A mediastinoscopy was done, and the lymph nodes sampled were negative for malignancy. A positron emission tomography scan was negative for primary malignancy elsewhere in the body. The patient's pneumonia worsened, and postobstructive necrotizing pneumonia developed despite treatment with broad-spectrum antibiotics.
A right pneumonectomy with mediastinal lymph node resection was done. The pneumonectomy specimen demonstrated a 6.5 × 4.5 × 4-cm mass surrounding the bronchus intermedius and extending to the right lower lobe. The tumor was diagnosed as an infiltrating synovial sarcoma involving the diaphragm and mediastinum, but the mediastinal lymph nodes and surgical margins were free of the tumor.

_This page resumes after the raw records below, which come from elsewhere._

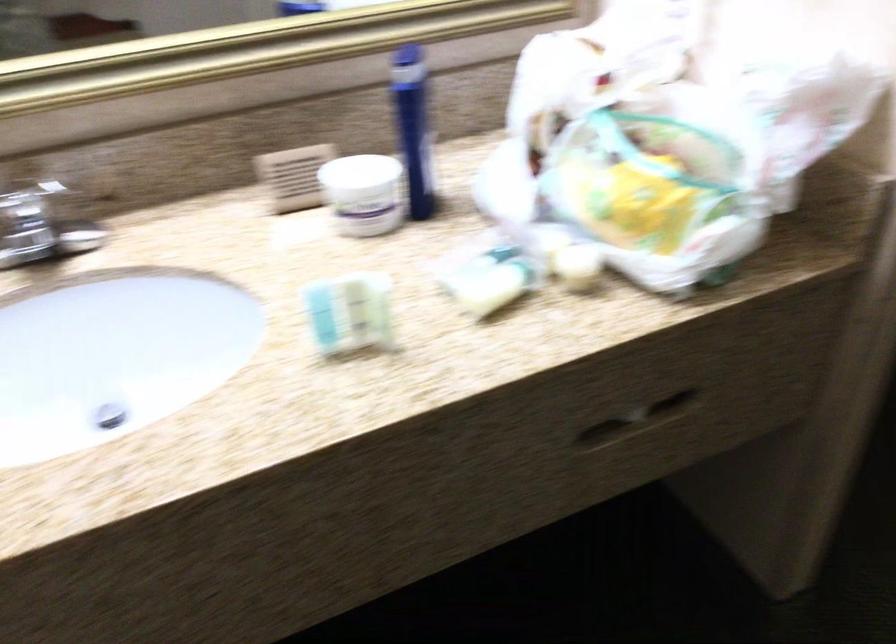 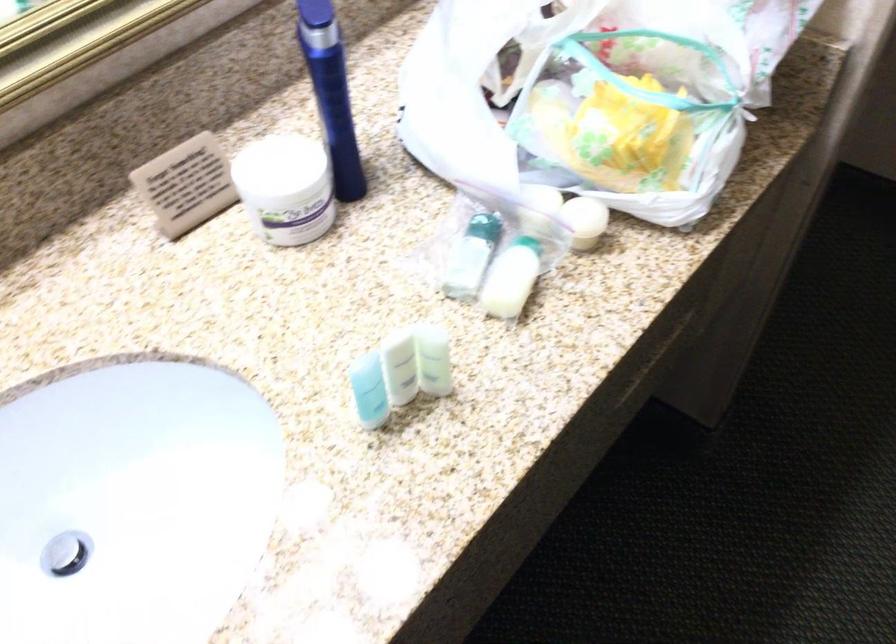 Find the pixel in the second image that matches the point at 500,272 in the first image.

(518, 261) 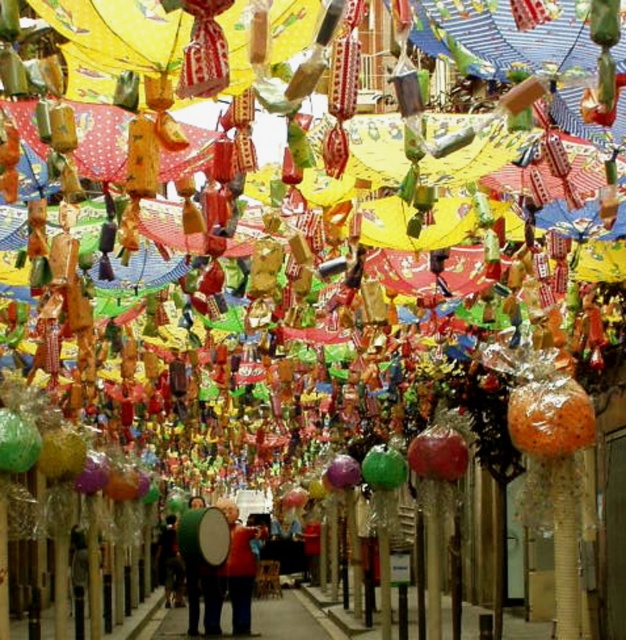 You are standing in the middle of the street looking up at the decorations. Which object is closer to your eyes between the green matte drum at center and the red fabric jacket at center?

The green matte drum at center is closer to the viewer than the red fabric jacket at center.

You are standing in the middle of the street looking towards the buildings. You see a green matte drum at center and a dark brown leather jacket at lower left. Which object is positioned to the right of the other?

The green matte drum at center is to the right of the dark brown leather jacket at lower left.

You are standing in the vibrant street scene and notice a red fabric jacket at center. Where exactly is the red fabric jacket located in terms of coordinates?

The red fabric jacket at center is located at point (239, 566). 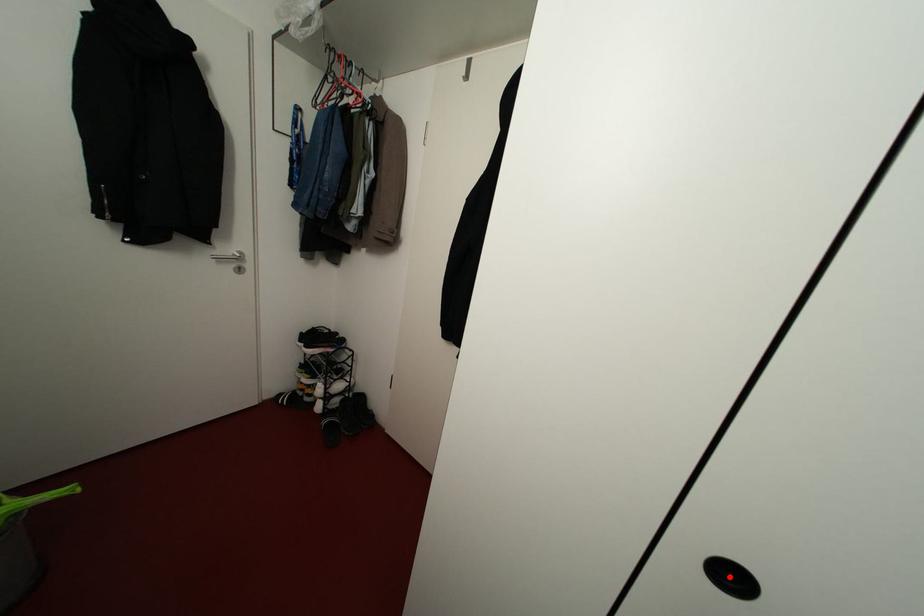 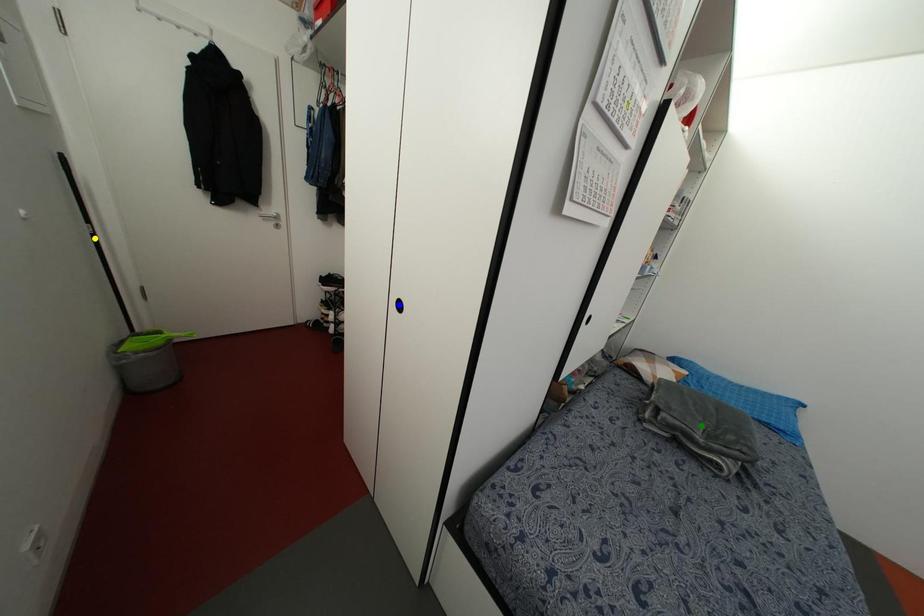 Question: I am providing you with two images of the same scene from different viewpoints. A red point is marked on the first image. You are given multiple points on the second image. Which spot in image 2 lines up with the point in image 1?

Choices:
 (A) yellow point
 (B) green point
 (C) blue point

Answer: (C) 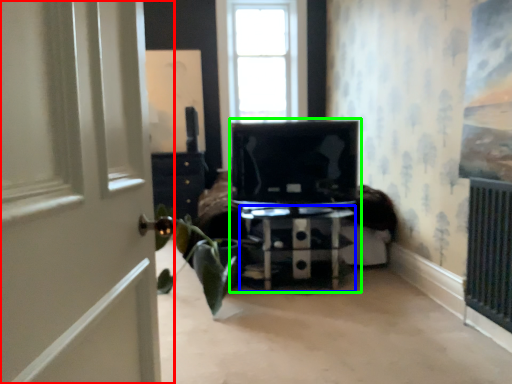 Question: Based on their relative distances, which object is nearer to door (highlighted by a red box)? Choose from furniture (highlighted by a blue box) and entertainment center (highlighted by a green box).

Choices:
 (A) furniture
 (B) entertainment center

Answer: (B) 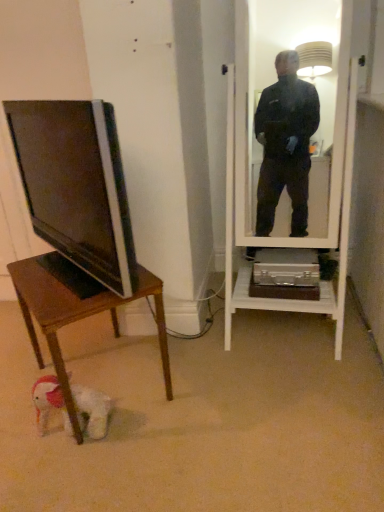 Image resolution: width=384 pixels, height=512 pixels. Find the location of `vacant space to the left of white plush dog at lower left`. vacant space to the left of white plush dog at lower left is located at coordinates (17, 432). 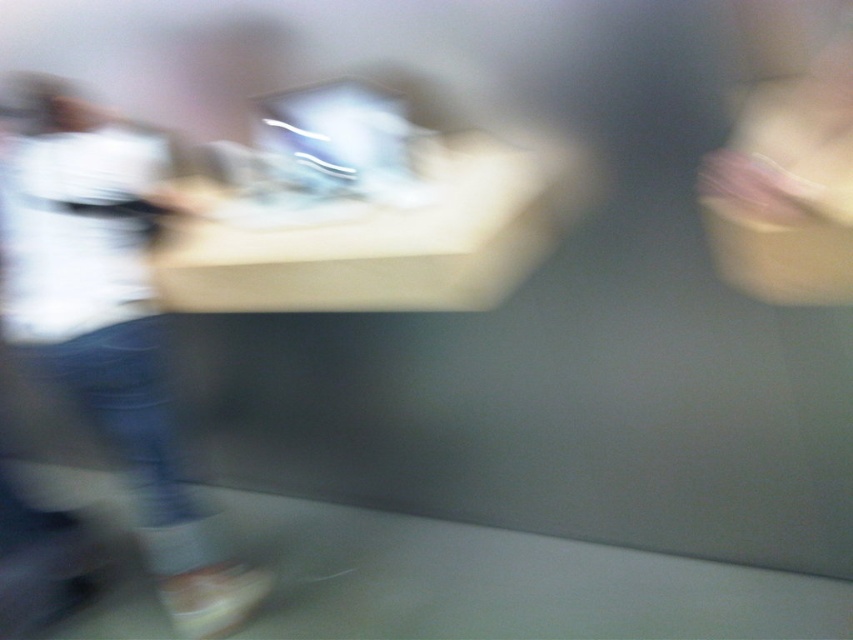 Question: Observing the image, what is the correct spatial positioning of blue jeans at left in reference to matte plastic computer at center?

Choices:
 (A) left
 (B) right

Answer: (A)

Question: Can you confirm if blue jeans at left is bigger than matte plastic computer at center?

Choices:
 (A) no
 (B) yes

Answer: (B)

Question: Does blue jeans at left have a greater width compared to matte plastic computer at center?

Choices:
 (A) yes
 (B) no

Answer: (A) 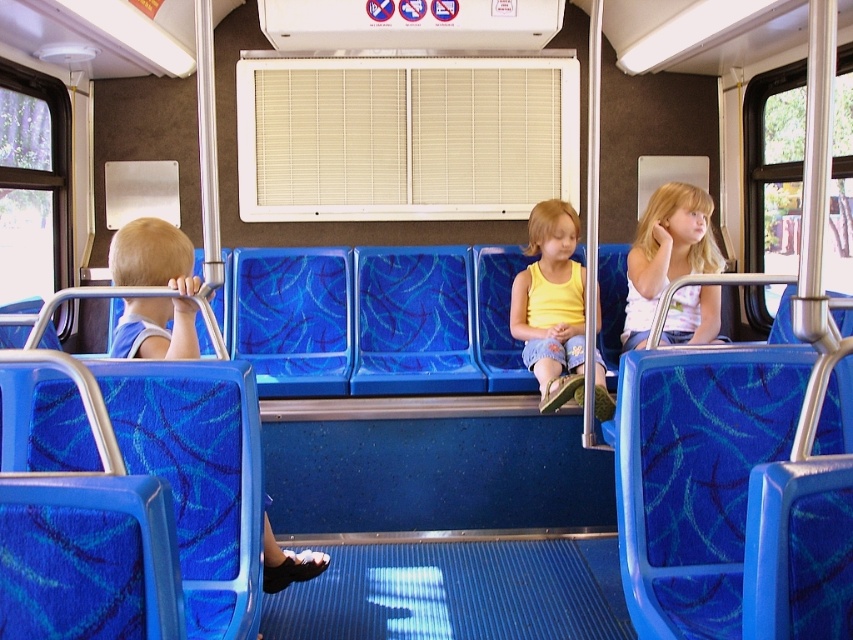 You are a passenger on a bus and you see a yellow cotton tank top at center and a light blue fabric seat at left. Which item is wider?

The yellow cotton tank top at center is wider than the light blue fabric seat at left. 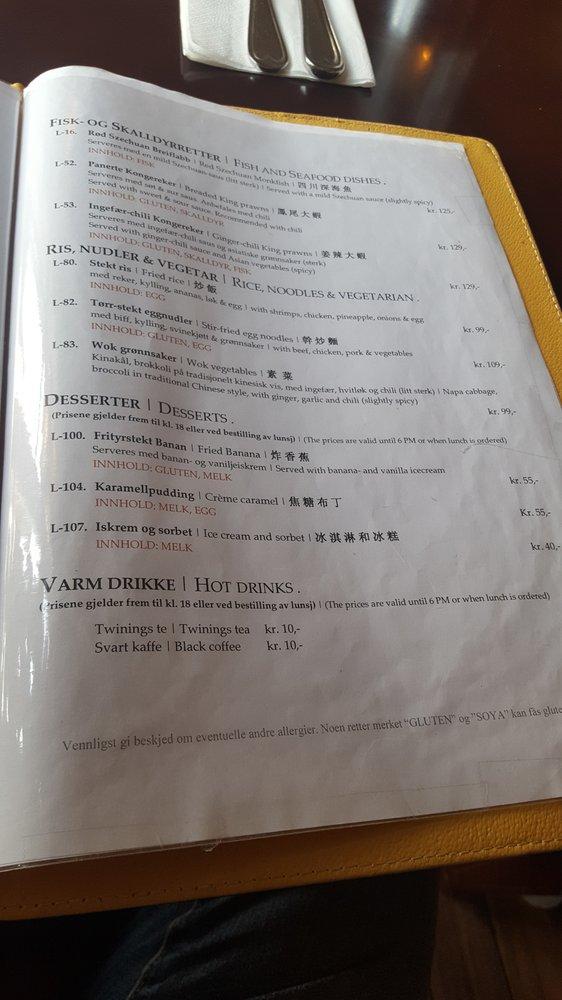 Find the location of a particular element. The height and width of the screenshot is (1000, 562). eating utensil is located at coordinates (257, 48), (317, 44). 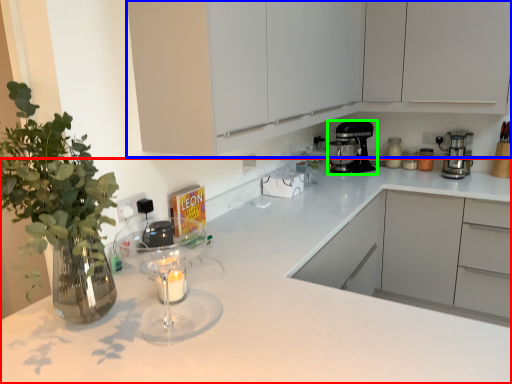 Question: Which object is positioned farthest from countertop (highlighted by a red box)? Select from cabinetry (highlighted by a blue box) and kitchen appliance (highlighted by a green box).

Choices:
 (A) cabinetry
 (B) kitchen appliance

Answer: (B) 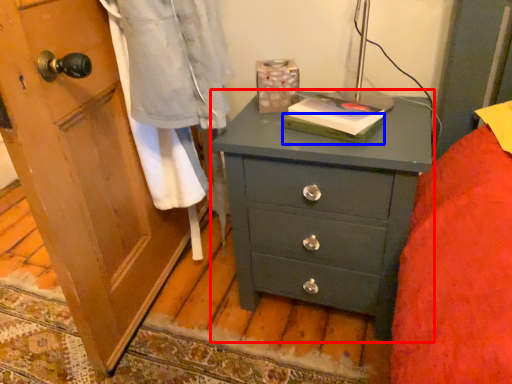 Question: Which point is closer to the camera, chest of drawers (highlighted by a red box) or book (highlighted by a blue box)?

Choices:
 (A) chest of drawers
 (B) book

Answer: (A) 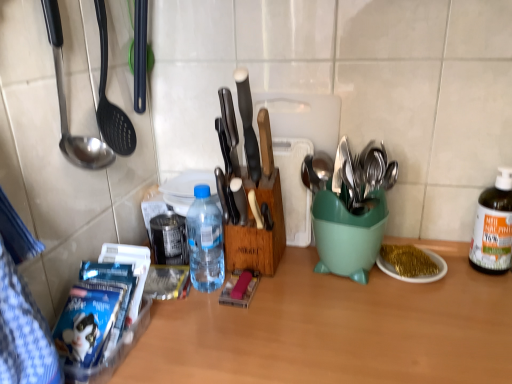 Identify the location of vacant space that is to the left of gold glitter plate at right. This screenshot has width=512, height=384. (332, 287). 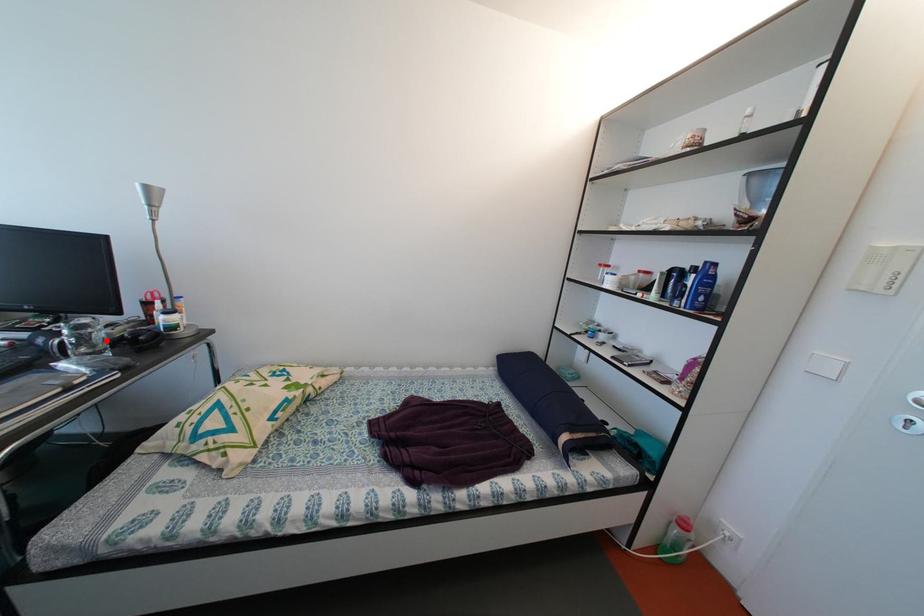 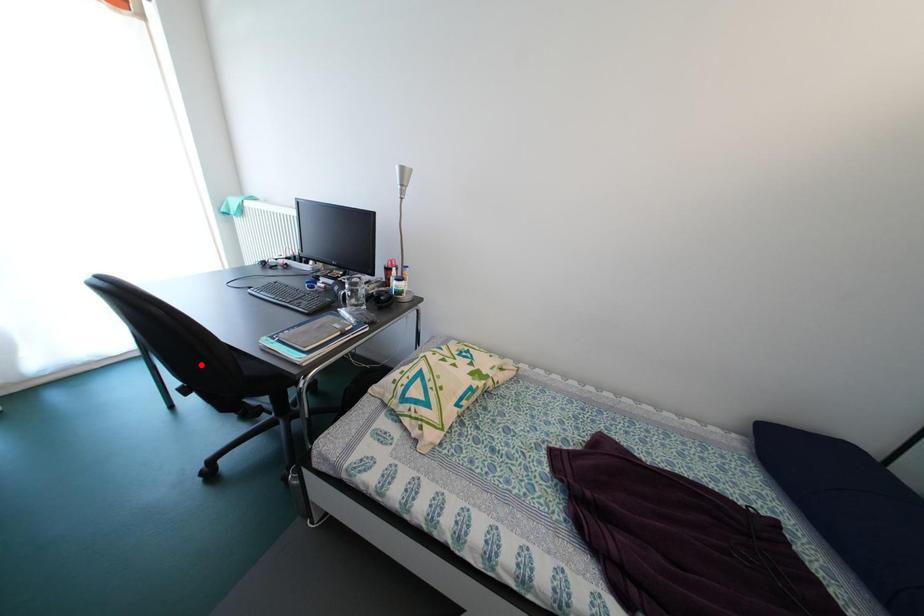 I am providing you with two images of the same scene from different viewpoints. A red point is marked on the first image and another point is marked on the second image. Does the point marked in image1 correspond to the same location as the one in image2?

No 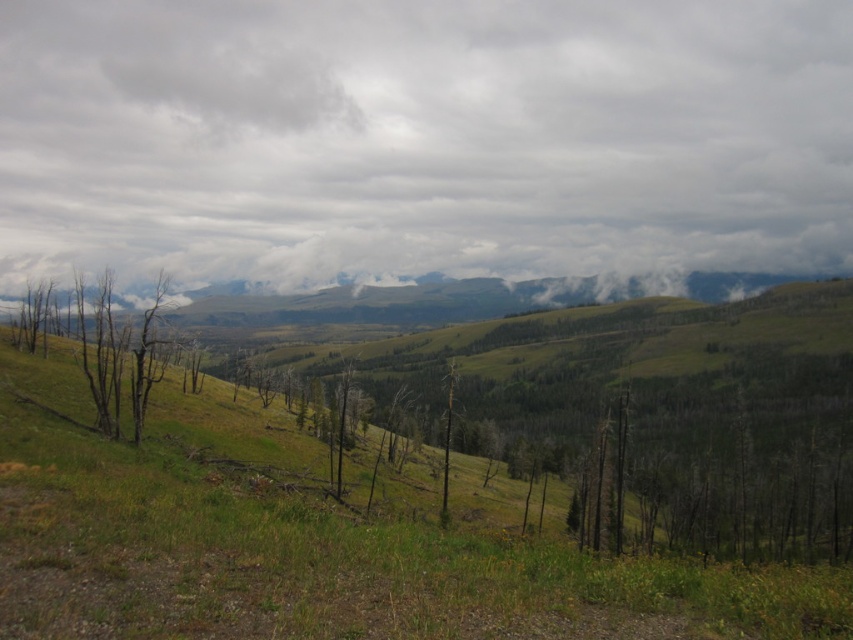 Question: Does cloudy sky at upper center appear over brown dead wood at left?

Choices:
 (A) no
 (B) yes

Answer: (B)

Question: Considering the real-world distances, which object is farthest from the green grassy at center?

Choices:
 (A) brown dead wood at left
 (B) cloudy sky at upper center

Answer: (B)

Question: Which point is farther to the camera?

Choices:
 (A) brown dead wood at left
 (B) cloudy sky at upper center
 (C) green grassy at center

Answer: (B)

Question: Does cloudy sky at upper center have a lesser width compared to brown dead wood at left?

Choices:
 (A) yes
 (B) no

Answer: (B)

Question: Based on their relative distances, which object is farther from the cloudy sky at upper center?

Choices:
 (A) brown dead wood at left
 (B) green grassy at center

Answer: (A)

Question: Does cloudy sky at upper center have a lesser width compared to brown dead wood at left?

Choices:
 (A) no
 (B) yes

Answer: (A)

The specimen stained positive for vimentin, epithelial membrane antigen (EMA), cytokeratin antibody (AE1/AE3), smooth muscle actin, CK19, CD99, and BCL2. The specimen's histological appearance and strongly supportive immunohistochemistry confirmed the diagnosis of biphasic synovial sarcoma (Figure 3).
Figure 3 – Spindle cells (arrow) with positive cytokeratin staining can be seen in this histopathological specimen.
The patient's postoperative course was uneventful, and he was discharged home. He is doing well after approximately 9 months of outpatient follow-up.
Discussion
Pulmonary sarcomas are divided into 4 categories: leiomyosarcomas, fibrosarcomas, hemangiopericytomas, and synovial sarcomas. Pulmonary sarcomas are usually parenchymal and metastatic in origin. Primary pulmonary synovial sarcoma is an extremely rare tumor that may arise from the lung parenchyma, bronchial tree, or pulmonary artery. This type of sarcoma was underdiagnosed before the use of immunohistochemistry and electron microscopy.